Now, we've turned the calendar - and the popularity of Ga Ga Ga Ga Ga is still growing. "Don't You Evah", the latest single, is by acclamation one of the set's highlights: a cover version of an unreleased track by NYC underground favorites (and former Spoon tourmates) The Natural History. But even though Britt Daniel didn't write this one, the song has all the hallmarks we've come to associate with his band: an insistent, funky bassline; a clever arrangement; thoughtful lyrics; inspired and tasteful electric six-string, imaginative percussion; an indelible chorus; a dash of twisted humor; and a winning, conversational performance by the vocalist. "Don't You Evah" has become a concert favorite, found its way into videogames and unofficial fan-made web-clips (including a well-circulated one featuring a dancing yellow robot), and - once again proving Spoon's versatility - even scored an episode of NBC's Chuck.

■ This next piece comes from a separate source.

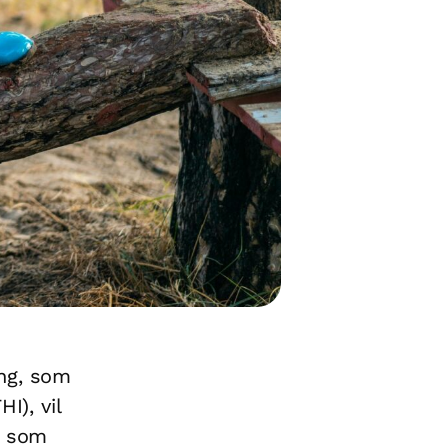
ing, som
I), vil
t som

Spoon's meticulous production has helped to make the band world-famous, but they're also a fantastic performing band. So much attention has been lavished - and rightfully so - on the band's sound that it's easy to forget that they're much more than just a studio creation; in fact, the kaleidoscopic feel of Ga Ga Ga Ga Ga is not far removed from the experience of hearing Spoon live. In concert, they're groovy, yet economical; propulsive, but succinct; inspiring, but thoughtful. Britt Daniel can hold an audience spellbound, dash their expectations, challenge them, engage minds and feet simultaneously. The official "Don't You Evah" clip catches Spoon onstage, backstage, in the band van, getting to a gig, communicating with packed houses of listeners. The message is clear: Spoon's songwriting and arrangement architecture may be sophisticated, but it's also as organic as any band's.
Britt Daniel is the focus of the "Don't You Evah" video, but he's not the star: this is a group effort, and it's shot that way. As much attention is paid to drummer Jim Eno's shaker as the frontman's six-string. Under a wash of purple and blue light, the group becomes more than a collection of individuals anyway - they're a colorful force, bringing their indie-funk to vivid life. Shots of the band on a crowded city street and in the green-room of the club give the viewer a glimpse into Spoon's camaraderie and mutual respect. They walk to the show together; black silhouettes carrying instruments through the urban night; a tight unit in all senses; prepared for broadcast.